**YOUR INSTRUCTIONS:** Lines in the listing below may contain the string "포함되어". Say how many do, giving only the number.

**AVAILABLE RECORDS:**

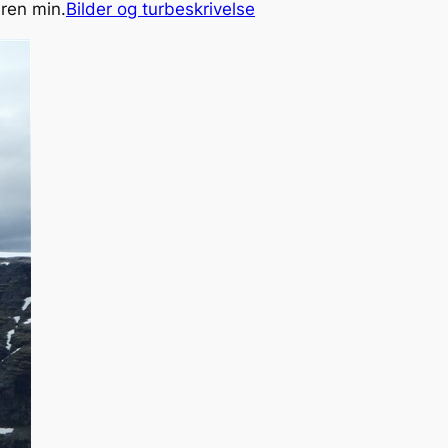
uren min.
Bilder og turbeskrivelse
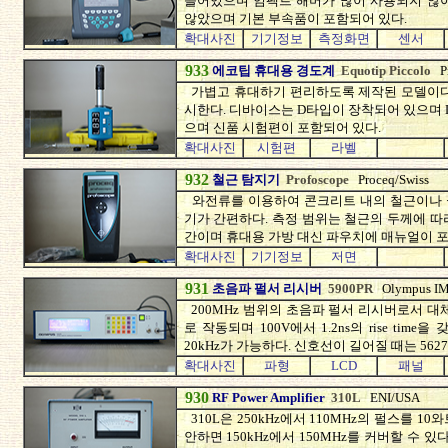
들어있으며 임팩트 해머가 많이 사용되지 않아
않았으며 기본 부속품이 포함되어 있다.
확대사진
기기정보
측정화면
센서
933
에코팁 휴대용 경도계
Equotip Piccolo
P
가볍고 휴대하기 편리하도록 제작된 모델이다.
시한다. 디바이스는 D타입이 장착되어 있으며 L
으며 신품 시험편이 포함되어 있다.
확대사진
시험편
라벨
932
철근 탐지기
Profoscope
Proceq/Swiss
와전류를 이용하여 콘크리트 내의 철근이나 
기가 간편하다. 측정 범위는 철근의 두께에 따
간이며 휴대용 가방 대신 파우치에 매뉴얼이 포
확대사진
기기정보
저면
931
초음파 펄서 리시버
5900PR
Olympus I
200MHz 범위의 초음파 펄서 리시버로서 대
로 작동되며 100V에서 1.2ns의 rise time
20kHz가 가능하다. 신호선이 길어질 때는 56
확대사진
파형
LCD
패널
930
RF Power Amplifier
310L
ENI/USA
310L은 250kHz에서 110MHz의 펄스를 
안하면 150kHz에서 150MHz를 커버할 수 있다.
...
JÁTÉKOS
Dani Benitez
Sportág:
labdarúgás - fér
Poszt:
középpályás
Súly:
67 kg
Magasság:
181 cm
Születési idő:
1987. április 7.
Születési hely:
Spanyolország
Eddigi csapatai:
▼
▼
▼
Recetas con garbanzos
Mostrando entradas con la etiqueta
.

**RESULT OF THE EXERCISE:** 2